Prove statement on matrices.

Question

Let $A_i \in \operatorname{Mat}_{n \times n}(\mathbb{R})$, $A_i = (A_i)^T$ for $i \in \{1, \dots, n\}$. Let $\sum_{i = 1}^{n}{A_i} = E$ (identity), $\sum_{i = 1}^{n}{\operatorname{rk} (A_i)} = n$. How one can prove, that $\forall i \neq j A_i \times A_j = 0$?

Answer 1

Since $\sum\limits_{i = 1}^{n}{\operatorname{rk} (A_i)} = n$ and $\sum\limits_{i = 1}^{n}{A_i} = E$, we see that $\mathrm{im} A_{i} \cap \mathrm{im} A_{j} = 0$ for $i\neq j$. Since $A_i$ is symmetric, it is diagonal in some basis $v_1, ..., v_n$. If $\mathrm{rk} A_i = k$, then there are $k$ vectors $v_1, ..., v_k$ for which $Av_i = \lambda_i v_i$ with nonzero $\lambda_i$, Let's choose them for each matrix $A_i$, together getting $n$ vectors. I claim they are linearly independend, indeed: their span contains image of $A_1 + ... + A_n$, which is whole $\mathbb{R}^{n}$. Now, how the matrices look in this basis? $$ A_i= \left[ \begin{array}{c|c|c} 0 & 0 & 0\\ \hline \mathrm{something} & \mathrm{diag}(\lambda_1, ..., \lambda_k) & \mathrm{something} \\ \hline 0 & 0 & 0 \end{array} \right] $$ And for every $i$ nonzero rows are different.
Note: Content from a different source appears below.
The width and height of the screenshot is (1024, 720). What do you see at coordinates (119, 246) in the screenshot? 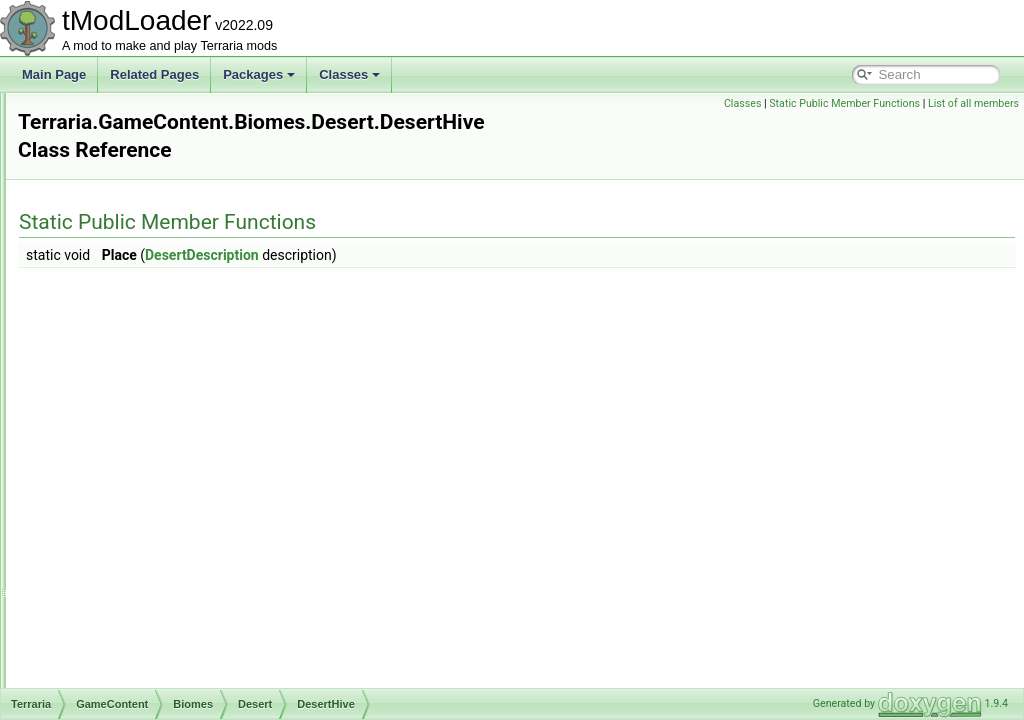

But all $A_i$ sum up to $E$, so $\mathrm{something} = 0$ in every matrix, and all the lambdas are $1$, and such matrices commute.

The previous argument was the following and it lacks reasoning as was pointed out in the comments: Fix $i$, since $A_{i}$ is symmetric, it is diagonal in some basis, with nonzero diagonal entries going first (let's say there are $k$ of them) and zero entries going afterwards (thus everything below first $k$ rows is $0$). In such a basis all the other $A_{j}$ will have to have first $k$ rows being $0$, otherwise their image would intersect with image of $A_{i}$. But then $A_{i}A_{j} = 0$ trivially.